OTTAWA -- A Flower in spring blooms here.
Perhaps one playoff series isn't enough to herald that his personal postseason demons are gone.
Perhaps five goals allowed in four consecutive victories against a team beaten up physically and psychologically isn't a large enough sampling of evidence to declare him a fully budded star.
Yet for Marc-Andre Fleury, for a goaltender with too much cumbersome playoff history packed into the back end of his 23 years, this was indeed a triumph to savor and, as he giddily warbles after some saves, let out a yell.
"I don't see them as much as ghosts, but as experience I got through all those years," the Penguins' lanky goalie said late last night, after he made 21 saves and made the Senators go away in a four-game sweep that ended with a 3-1 victory at Scotiabank Place.
This was the same venue and the same playoff round where Fleury and the Penguins compiled a 1-4 record in an Eastern Conference quarterfinals exit 362 days ago. What a difference a year makes: 238 minutes, 2 seconds on the ice, 121 shots, 5 goals, his first postseason shutout, a .955 save percentage, a miniscule goals-against average of 1.25.
Take that, 2003 World Junior Championship loss in the finals to the United States.
So there, American Hockey League playoff yankings in 2004, '05 and '06 all by a Wilkes-Barre coach named ... Michel Therrien.
Concluded Fleury, "It's good to be through those things and use it for today."
"Ahh, Fleury was great," said Maxime Talbot, a friend, teammate and fellow French Canadian. "Fleury saved us a couple of times at the end of the game. My favorite? Ahh, there were so many. It's great to see."
"They were playing for their lives, playing for their season," defenseman Ryan Whitney added of the Senators.
True, the Senators threw Daniel Alfredsson back from sickbed at him, and then the reunited Alfredsson-Jason Spezza-Dany Heatley line at him, and seemingly 19,954 throats chanting Fluuurreeee at him at the very instant Antoine Vermette appeared to kick in a goal late in the second period. Still, nothing could cause him to wilt. The 6-foot-2 kid stood tall in the Penguins net.
"He's been playing like that the past month, two months," Whitney said.
"Since I've joined this team and he returned from [high ankle sprain] injury, he was strong for this team," said Marian Hossa, the former Senator turned Penguin. "He hasn't missed a beat. There were a few saves [in Game 4] that were unbelievable. You need great goaltending in the playoffs, and he was great for us."
There were 26 shots in a Game 1 shutout, something he never collected in juniors, for Team Canada in two World Juniors competitions, in 11 Wilkes-Barre playoff games, in his five games against Ottawa last spring.
There were 30 shots and a three-goal flourish in Game 2, causing the Senators to firmly believe they had solved the kid. Then he stoned them the final 11 minutes of Friday's game in Mellon Arena, and Ottawa potted only two more the last 131 minutes of this short series.

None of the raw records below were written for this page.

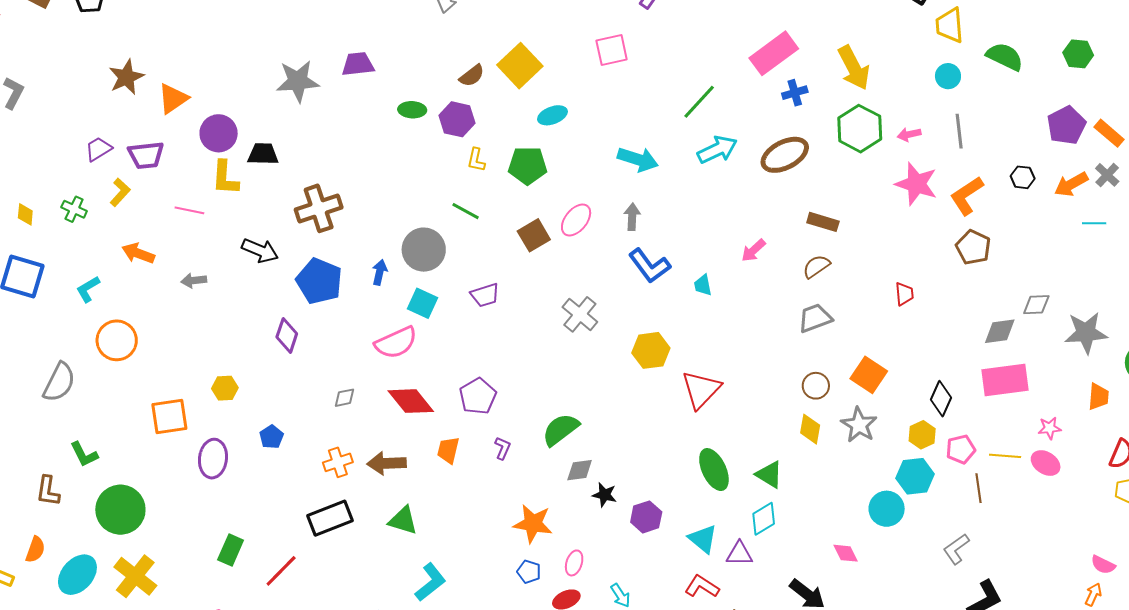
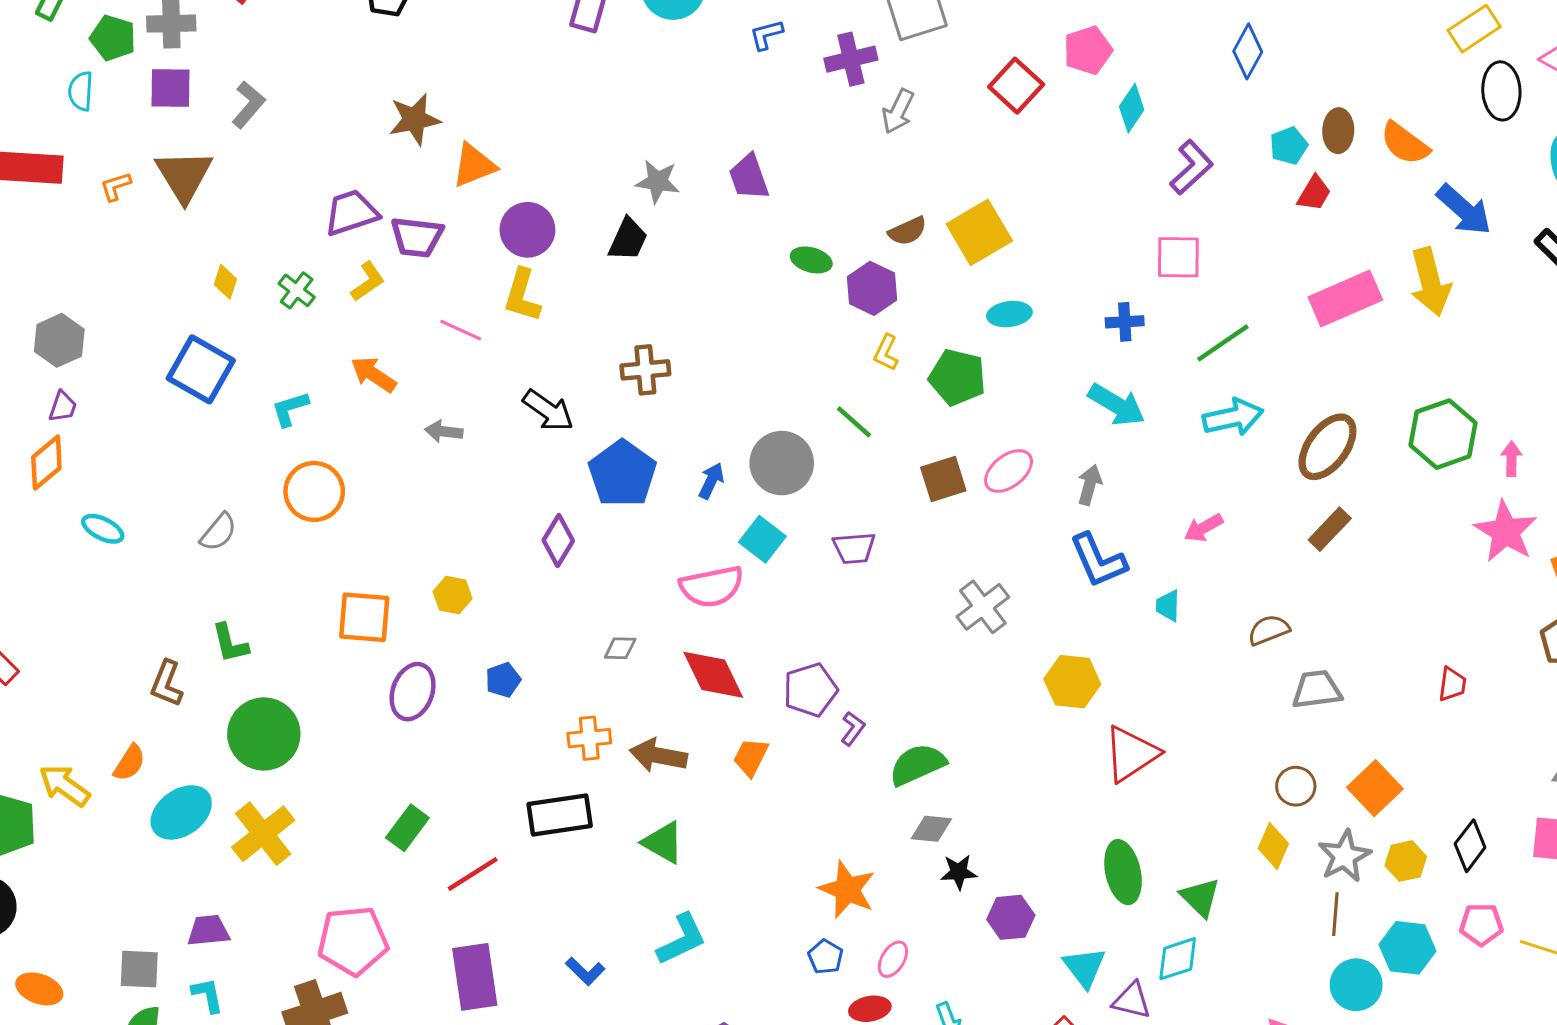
pink square: (612, 50) -> (1178, 257), moved
purple trapezoid: (358, 64) -> (749, 177), turned -116
yellow arrow: (854, 68) -> (1430, 282), moved
gray star: (298, 81) -> (658, 182), size x0.7
blue cross: (795, 93) -> (1125, 322), moved
pink arrow: (909, 134) -> (1511, 459), turned 90
purple trapezoid: (99, 149) -> (351, 213), size x1.4
black trapezoid: (263, 154) -> (628, 239), moved, turned 100
brown ellipse: (785, 155) -> (1327, 447), turned -39
brown cross: (319, 208) -> (645, 370), size x0.7
brown rectangle: (823, 222) -> (1330, 529), moved, turned -76
pink arrow: (753, 250) -> (1204, 528), moved
brown semicircle: (816, 266) -> (1269, 630), moved
gray semicircle: (59, 382) -> (218, 532), size x0.7
yellow hexagon: (922, 435) -> (1406, 861), moved
purple L-shape: (503, 448) -> (853, 729), moved
brown line: (979, 488) -> (1335, 914), moved
black star: (604, 495) -> (959, 872), turned -30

What a difference 362 days make.
"He's more patient," Talbot said. "He's calm. He's having fun. The Flower is all about having fun, being the guy in the net, going 'Woo Woo' after every save."
Goaltending coach Gilles Meloche deflects credit back to Fleury, who would probably throw out a leg pad and knock it away, anyway.
"He's worked hard," Meloche said outside a celebratory locker room. The differences in Fleury? "First of all, it's experience. Last year, I don't think the series was bad for him," with a 3.76 goals-against average against an eventual Stanley Cup finalist and three of the playoffs' top scorers in Alfredsson, Spezza and Heatley.
Meloche picked up the tale: "They had the better team last year. And right now, he's at the top of his game. He's confident. He's keeping it simple and he's making the big saves."
Let's hear a Woo Woo.
"He can do whatever he wants," Meloche said, pausing to grin, "as long as he stops the puck."